In the past, producers made a biofuel and then worked to convince the world that it was a good product worth purchasing.” That hazard is familiar to Gordon Ommen. He cofounded one of the country’s largest ethanol producers. His new biofuels start-up, St. Paul–based JetE, tries to sidestep the pitfalls of the industry’s first-generation businesses.
JetE wants to help ethanol and biodiesel producers make a new kind of fuel for the aviation, military, and industrial markets. Demand is already demonstrated, Ommen says. The aviation industry is asking for green jet fuel and has “gone so far as to establish a specification for that fuel.” JetE’s biorefineries would meet the spec. Another advantage that ethanol didn’t have: Their fuels would be “compatible with existing engines and distribution infrastructure.”
Ommen cofounded U.S. BioEnergy Corporation, the Inver Grove Heights–based ethanol distiller, in 2004, and was its CEO. The company raised $1.5 billion, engineered a successful IPO, and grew to 700 employees. Early in 2008, South Dakota’s VeraSun Energy Corporation acquired U.S. BioEnergy. Before the year was out, VeraSun—struck by volatile corn prices and its own failed price hedging—declared bankruptcy and later sold its assets.
Meanwhile, Ommen had departed to focus on his private equity firm, Capitaline Advisors, LLC, and to start JetE, where he says the opportunity “is much bigger” than for U.S. BioEenergy.
Airlines, which burn some 25 billion gallons of fuel annually, have won regulatory approval for a new biofuel that meets standards set by the benchmarking group ASTM International. Airlines want to buy this new fuel, JetE says, but there is no commercial-scale production yet, at least in the U.S.
JetE proposes to kick-start domestic production by selling a biorefinery system and a proprietary version of a hydroprocessing chemistry as an add-on to existing ethanol plants or a conversion at biodiesel plants. JetE would build the biorefinery, then turn the keys over to the owners.
“It’s a little bit like a franchise,” Ommen says. The process would rely on corn oil that ethanol plants typically sell off now as part of their dried distillers-grain byproduct (which is used as livestock feed). At biodiesel plants, it would use the same soy oil that’s used now. Eventually, other biofeedstocks could be used.

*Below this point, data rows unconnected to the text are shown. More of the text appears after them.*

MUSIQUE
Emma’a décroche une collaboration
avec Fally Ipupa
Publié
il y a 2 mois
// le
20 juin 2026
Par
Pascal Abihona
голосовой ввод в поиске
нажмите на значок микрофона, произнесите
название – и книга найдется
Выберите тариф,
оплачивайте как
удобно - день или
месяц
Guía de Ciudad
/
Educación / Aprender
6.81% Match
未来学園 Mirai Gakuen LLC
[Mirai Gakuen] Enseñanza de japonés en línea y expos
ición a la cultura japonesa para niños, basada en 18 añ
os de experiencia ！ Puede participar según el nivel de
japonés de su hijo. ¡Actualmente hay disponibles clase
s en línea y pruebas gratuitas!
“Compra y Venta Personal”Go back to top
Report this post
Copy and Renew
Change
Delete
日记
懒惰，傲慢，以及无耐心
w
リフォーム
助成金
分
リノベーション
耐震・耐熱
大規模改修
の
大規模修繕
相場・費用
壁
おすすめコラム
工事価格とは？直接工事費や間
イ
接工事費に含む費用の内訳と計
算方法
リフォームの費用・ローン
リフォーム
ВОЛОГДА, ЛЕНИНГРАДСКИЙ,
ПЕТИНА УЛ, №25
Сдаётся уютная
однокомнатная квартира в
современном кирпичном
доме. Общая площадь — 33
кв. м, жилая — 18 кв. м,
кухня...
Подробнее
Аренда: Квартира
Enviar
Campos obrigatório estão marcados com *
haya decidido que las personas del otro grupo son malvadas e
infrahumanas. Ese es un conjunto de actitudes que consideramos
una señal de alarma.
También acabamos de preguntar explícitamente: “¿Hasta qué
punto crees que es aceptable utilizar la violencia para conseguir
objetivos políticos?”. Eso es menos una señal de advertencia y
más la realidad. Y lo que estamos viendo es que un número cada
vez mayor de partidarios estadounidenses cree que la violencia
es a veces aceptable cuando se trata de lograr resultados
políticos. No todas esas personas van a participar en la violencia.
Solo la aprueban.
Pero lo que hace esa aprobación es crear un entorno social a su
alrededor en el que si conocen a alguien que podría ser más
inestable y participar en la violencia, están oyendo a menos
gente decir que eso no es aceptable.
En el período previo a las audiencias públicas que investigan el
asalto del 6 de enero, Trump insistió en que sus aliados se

For struggling ethanol plants in particular, the attraction would be diversification and value added to a byproduct. Ommen estimates that deploying JetE’s system would boost profits by $1.2 billion annually at the nation’s ethanol plants and $1.8 billion at biodiesel plants. The company’s Tim Kubista says bio jet fuel would be priced competitively with conventional jet fuel. In early February, that would be just under $2 per gallon.

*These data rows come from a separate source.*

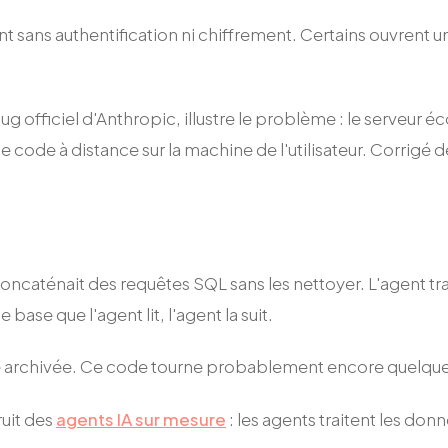
sans authentification ni chiffrement. Certains ouvrent un
officiel d'Anthropic, illustre le problème : le serveur éc
de code à distance sur la machine de l'utilisateur. Corrigé
caténait des requêtes SQL sans les nettoyer. L'agent tr
base que l'agent lit, l'agent la suit.
tre archivée. Ce code tourne probablement encore quelque
ruit des
agents IA sur mesure
: les agents traitent les do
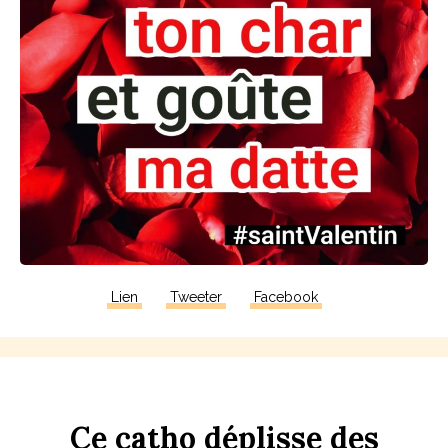
Lien
Tweeter
Facebook
Ce
c
a
tho
dép
li
sse
des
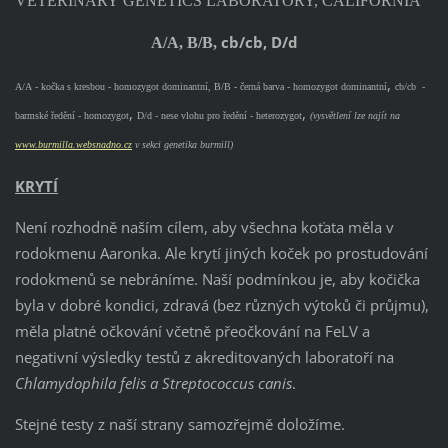
VETER
I
NARY GENET
I
CS LABORATORY, CAL
I
FORN
I
A
cb/cb, D/d
A/A, B/B,
,
A/A - kočka s kresbou - homozygot dom
i
nantní, B/B - černá barva - homozygot dom
i
nantní
cb/cb -
,
,
barmské ředění - homozygot
D/d - nese vlohu pro ředění - heterozygot
(vysvětlení lze najít na
www.burm
i
lla.websnadno.cz
v sekc
i
genet
i
ka burm
i
ll)
KRYTÍ
Není rozhodně naším cílem, aby všechna koťata měla v
rodokmenu Aaronka. Ale krytí j
i
ných koček po prostudování
rodokmenů se nebráníme. Naší podmínkou je, aby koč
i
čka
byla v dobré kond
i
c
i
, zdravá (bez různých výtoků č
i
průjmu),
měla platné očkování včetně přeočkování na FeLV a
negat
i
vní výsledky testů z akred
i
tovaných laboratoří na
Chlamydoph
i
la fel
i
s a Streptococcus can
i
s
.
Stejné testy z naší strany samozřejmě doložíme.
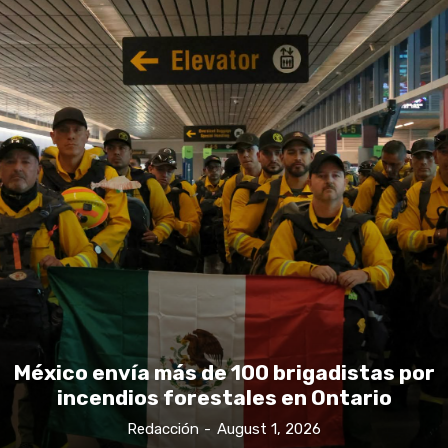
México envía más de 100 brigadistas por
incendios forestales en Ontario
Redacción
-
August 1, 2026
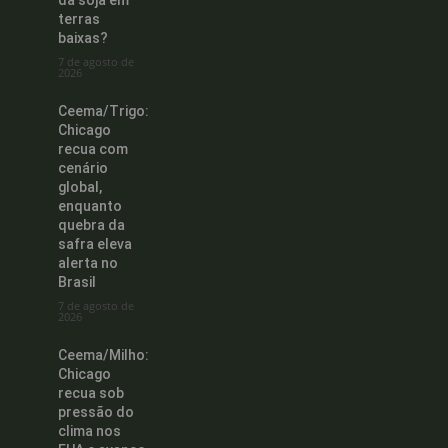
da soja em
terras
baixas?
7 de agosto de
2026
Ceema/Trigo:
Chicago
recua com
cenário
global,
enquanto
quebra da
safra eleva
alerta no
Brasil
7 de agosto de
2026
Ceema/Milho:
Chicago
recua sob
pressão do
clima nos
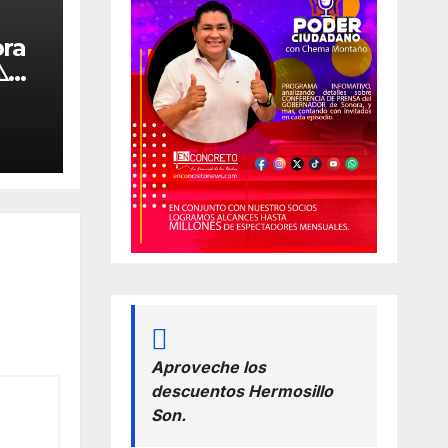
ora
️
da a
a
Aproveche los
descuentos Hermosillo
Son.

JetE says it could “democratize trans- portation fuel” by putting more produc-tion close to biomass sources, and putting control and economic benefits into rural communities. That’s a rallying cry familiar from the ethanol industry.
Tom Halverson, who heads the clean-tech and renewable-energy group at local investment bank Piper Jaffray, helped Ommen raise capital for U.S. BioEnergy. He believes JetE will succeed: “My experience with Gordon is that he can take a very complicated, large endeavor, crystallize this strategically, and just get it done.”
Ommen won’t disclose how much money JetE has raised, but says funding is mostly from Capitaline, where he is the sole principal. He still cites as JetE’s three big challenges, “capital, capital, and capital.”